From the listing below, output only the lines starting at the line that has "Describe the element at coordinates (281, 873)" and ending at the line that has "Task: Click on the 中文", exactly as they appear, ends included.
----------------------------------------
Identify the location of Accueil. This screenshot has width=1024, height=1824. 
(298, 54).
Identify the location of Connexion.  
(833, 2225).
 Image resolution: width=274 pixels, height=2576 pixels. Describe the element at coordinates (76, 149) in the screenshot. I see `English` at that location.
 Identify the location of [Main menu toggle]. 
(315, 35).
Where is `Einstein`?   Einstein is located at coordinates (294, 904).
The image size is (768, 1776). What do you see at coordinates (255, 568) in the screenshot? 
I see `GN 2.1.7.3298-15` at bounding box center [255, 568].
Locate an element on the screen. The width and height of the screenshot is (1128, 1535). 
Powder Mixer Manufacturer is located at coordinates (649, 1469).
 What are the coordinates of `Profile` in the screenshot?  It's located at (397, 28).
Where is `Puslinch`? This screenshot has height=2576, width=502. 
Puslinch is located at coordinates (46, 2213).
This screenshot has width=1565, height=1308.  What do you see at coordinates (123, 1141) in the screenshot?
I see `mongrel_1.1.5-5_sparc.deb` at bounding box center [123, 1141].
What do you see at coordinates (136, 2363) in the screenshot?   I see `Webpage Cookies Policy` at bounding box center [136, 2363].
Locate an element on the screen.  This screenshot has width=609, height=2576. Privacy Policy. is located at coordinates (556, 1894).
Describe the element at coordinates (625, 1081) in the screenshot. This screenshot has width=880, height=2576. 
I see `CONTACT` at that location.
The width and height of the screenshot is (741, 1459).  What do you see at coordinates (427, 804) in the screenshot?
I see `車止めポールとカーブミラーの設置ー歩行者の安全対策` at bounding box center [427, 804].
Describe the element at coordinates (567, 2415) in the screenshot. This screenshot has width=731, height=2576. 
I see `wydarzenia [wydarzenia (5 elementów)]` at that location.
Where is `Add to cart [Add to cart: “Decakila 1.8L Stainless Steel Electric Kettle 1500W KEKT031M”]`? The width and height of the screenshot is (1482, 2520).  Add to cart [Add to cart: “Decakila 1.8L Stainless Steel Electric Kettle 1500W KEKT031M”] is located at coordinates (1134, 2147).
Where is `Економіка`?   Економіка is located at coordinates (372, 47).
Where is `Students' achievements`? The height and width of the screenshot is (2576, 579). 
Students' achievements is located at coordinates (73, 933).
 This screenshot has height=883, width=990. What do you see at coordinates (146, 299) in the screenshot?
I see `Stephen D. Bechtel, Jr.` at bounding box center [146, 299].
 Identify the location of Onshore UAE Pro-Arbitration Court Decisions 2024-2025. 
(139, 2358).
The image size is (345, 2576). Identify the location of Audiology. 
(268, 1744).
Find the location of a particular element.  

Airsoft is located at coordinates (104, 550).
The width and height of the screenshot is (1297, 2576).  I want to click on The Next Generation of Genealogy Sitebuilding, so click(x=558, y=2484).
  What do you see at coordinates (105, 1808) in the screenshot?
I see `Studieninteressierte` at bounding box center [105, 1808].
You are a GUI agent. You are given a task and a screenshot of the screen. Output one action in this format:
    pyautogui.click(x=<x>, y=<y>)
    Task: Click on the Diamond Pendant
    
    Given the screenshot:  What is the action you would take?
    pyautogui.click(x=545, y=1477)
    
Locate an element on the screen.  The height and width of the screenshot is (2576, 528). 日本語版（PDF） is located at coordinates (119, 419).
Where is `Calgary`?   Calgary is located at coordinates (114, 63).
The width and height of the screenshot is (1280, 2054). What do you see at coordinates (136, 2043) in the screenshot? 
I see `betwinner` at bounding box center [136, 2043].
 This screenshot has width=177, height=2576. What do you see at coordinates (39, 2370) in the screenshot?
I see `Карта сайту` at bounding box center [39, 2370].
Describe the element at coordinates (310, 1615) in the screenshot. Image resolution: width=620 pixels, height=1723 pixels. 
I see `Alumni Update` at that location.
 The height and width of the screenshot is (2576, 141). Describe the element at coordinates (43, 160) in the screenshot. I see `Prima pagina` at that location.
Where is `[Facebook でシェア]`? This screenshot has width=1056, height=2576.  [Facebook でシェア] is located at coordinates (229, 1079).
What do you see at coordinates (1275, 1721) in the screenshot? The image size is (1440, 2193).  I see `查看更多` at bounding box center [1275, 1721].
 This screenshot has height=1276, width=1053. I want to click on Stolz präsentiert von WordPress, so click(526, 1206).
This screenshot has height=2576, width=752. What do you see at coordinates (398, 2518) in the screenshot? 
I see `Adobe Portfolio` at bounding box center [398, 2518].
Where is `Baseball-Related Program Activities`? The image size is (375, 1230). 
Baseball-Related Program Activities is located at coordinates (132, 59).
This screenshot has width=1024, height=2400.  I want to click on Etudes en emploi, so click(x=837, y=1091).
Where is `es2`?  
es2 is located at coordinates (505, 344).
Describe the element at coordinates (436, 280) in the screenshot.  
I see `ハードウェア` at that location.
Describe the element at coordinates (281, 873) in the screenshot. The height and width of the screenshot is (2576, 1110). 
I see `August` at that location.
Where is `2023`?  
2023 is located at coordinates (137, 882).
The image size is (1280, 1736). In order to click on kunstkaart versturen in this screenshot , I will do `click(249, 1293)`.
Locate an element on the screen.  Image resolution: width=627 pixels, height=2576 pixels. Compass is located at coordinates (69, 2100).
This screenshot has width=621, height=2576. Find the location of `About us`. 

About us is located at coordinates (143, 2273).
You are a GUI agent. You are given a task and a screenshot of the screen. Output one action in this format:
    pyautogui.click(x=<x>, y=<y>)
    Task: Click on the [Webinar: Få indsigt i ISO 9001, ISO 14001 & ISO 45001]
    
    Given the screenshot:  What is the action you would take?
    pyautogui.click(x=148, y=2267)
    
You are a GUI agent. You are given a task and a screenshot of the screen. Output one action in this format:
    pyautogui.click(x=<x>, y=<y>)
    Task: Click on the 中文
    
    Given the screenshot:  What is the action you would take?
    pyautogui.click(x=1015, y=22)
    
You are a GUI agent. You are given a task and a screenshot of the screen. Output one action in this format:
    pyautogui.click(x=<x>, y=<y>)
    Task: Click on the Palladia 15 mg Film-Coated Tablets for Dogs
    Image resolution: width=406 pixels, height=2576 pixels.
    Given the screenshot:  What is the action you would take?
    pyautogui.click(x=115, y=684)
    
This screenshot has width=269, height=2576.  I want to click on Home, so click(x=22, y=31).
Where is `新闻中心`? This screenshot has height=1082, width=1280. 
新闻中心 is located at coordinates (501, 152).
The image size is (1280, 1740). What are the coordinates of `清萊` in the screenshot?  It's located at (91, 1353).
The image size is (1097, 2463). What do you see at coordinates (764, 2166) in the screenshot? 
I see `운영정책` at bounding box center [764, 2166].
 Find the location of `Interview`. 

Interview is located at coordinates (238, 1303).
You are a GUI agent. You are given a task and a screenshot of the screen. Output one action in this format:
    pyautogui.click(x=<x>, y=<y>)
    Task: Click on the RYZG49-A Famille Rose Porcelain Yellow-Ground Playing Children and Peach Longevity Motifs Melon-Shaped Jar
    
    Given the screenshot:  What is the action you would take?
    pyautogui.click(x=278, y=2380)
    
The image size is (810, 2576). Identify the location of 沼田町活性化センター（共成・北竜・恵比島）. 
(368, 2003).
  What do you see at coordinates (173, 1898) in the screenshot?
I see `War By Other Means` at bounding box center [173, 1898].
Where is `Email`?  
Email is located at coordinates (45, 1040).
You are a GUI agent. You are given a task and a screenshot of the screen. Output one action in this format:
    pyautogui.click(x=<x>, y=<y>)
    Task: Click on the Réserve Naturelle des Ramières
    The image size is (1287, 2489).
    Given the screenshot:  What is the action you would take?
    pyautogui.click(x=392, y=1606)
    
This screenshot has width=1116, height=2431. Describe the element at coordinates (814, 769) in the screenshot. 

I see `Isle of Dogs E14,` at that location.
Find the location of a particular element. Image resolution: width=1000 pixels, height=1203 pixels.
----------------------------------------
▸ **Result below**
Describe the element at coordinates (281, 873) in the screenshot. The height and width of the screenshot is (2576, 1110). 
I see `August` at that location.
Where is `2023`?  
2023 is located at coordinates (137, 882).
The image size is (1280, 1736). In order to click on kunstkaart versturen in this screenshot , I will do `click(249, 1293)`.
Locate an element on the screen.  Image resolution: width=627 pixels, height=2576 pixels. Compass is located at coordinates (69, 2100).
This screenshot has width=621, height=2576. Find the location of `About us`. 

About us is located at coordinates (143, 2273).
You are a GUI agent. You are given a task and a screenshot of the screen. Output one action in this format:
    pyautogui.click(x=<x>, y=<y>)
    Task: Click on the [Webinar: Få indsigt i ISO 9001, ISO 14001 & ISO 45001]
    
    Given the screenshot:  What is the action you would take?
    pyautogui.click(x=148, y=2267)
    
You are a GUI agent. You are given a task and a screenshot of the screen. Output one action in this format:
    pyautogui.click(x=<x>, y=<y>)
    Task: Click on the 中文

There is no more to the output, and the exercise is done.